Exercise aim: Give back every record below in full and exactly, but without a single image.

________________

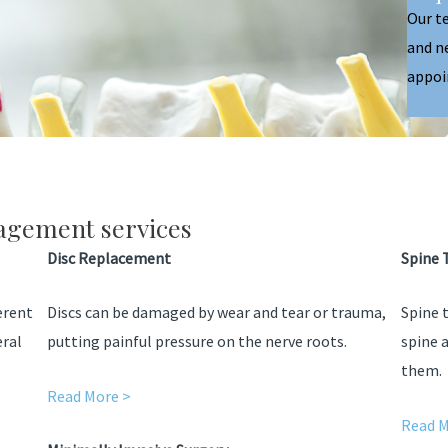
Our t
and n
appoi
agement services
Disc Replacement
Spine 
ferent
Discs can be damaged by wear and tear or trauma,
Spine 
eral
putting painful pressure on the nerve roots.
spine 
them.
Read More >
Read M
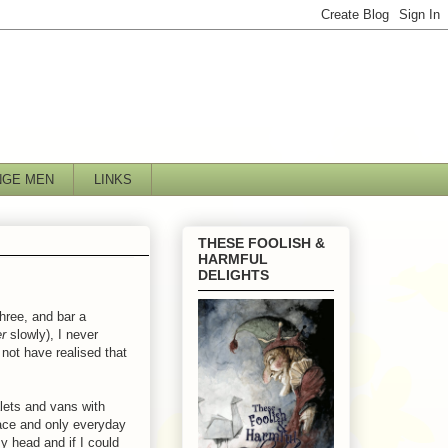
NGE MEN
LINKS
THESE FOOLISH &
HARMFUL
DELIGHTS
three, and bar a
er
slowly), I never
not have realised that
alets and vans with
lace and only everyday
y head and if I could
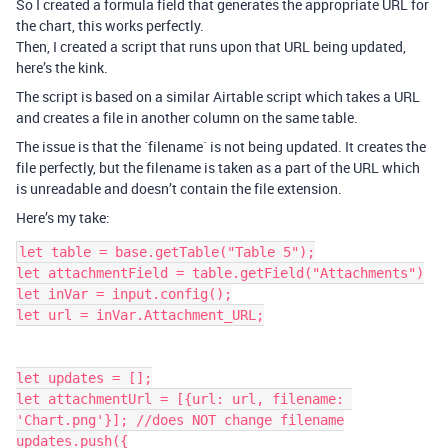
So I created a formula field that generates the appropriate URL for
the chart, this works perfectly.
Then, I created a script that runs upon that URL being updated,
here’s the kink.
The script is based on a similar Airtable script which takes a URL
and creates a file in another column on the same table.
The issue is that the ´filename´ is not being updated. It creates the
file perfectly, but the filename is taken as a part of the URL which
is unreadable and doesn’t contain the file extension.
Here’s my take:
let table = base.getTable("Table 5");

let attachmentField = table.getField("Attachments")

let inVar = input.config();

let url = inVar.Attachment_URL;

let updates = [];

let attachmentUrl = [{url: url, filename: 
'Chart.png'}]; //does NOT change filename

updates.push({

________________

Written solution:
Our t
and n
appoi
agement services
Disc Replacement
Spine 
ferent
Discs can be damaged by wear and tear or trauma,
Spine 
eral
putting painful pressure on the nerve roots.
spine 
them.
Read More >
Read M
NGE MEN
LINKS
THESE FOOLISH &
HARMFUL
DELIGHTS
three, and bar a
er
slowly), I never
not have realised that
alets and vans with
lace and only everyday
y head and if I could
So I created a formula field that generates the appropriate URL for
the chart, this works perfectly.
Then, I created a script that runs upon that URL being updated,
here’s the kink.
The script is based on a similar Airtable script which takes a URL
and creates a file in another column on the same table.
The issue is that the ´filename´ is not being updated. It creates the
file perfectly, but the filename is taken as a part of the URL which
is unreadable and doesn’t contain the file extension.
Here’s my take:
let table = base.getTable("Table 5");

let attachmentField = table.getField("Attachments")

let inVar = input.config();

let url = inVar.Attachment_URL;

let updates = [];

let attachmentUrl = [{url: url, filename: 
'Chart.png'}]; //does NOT change filename

updates.push({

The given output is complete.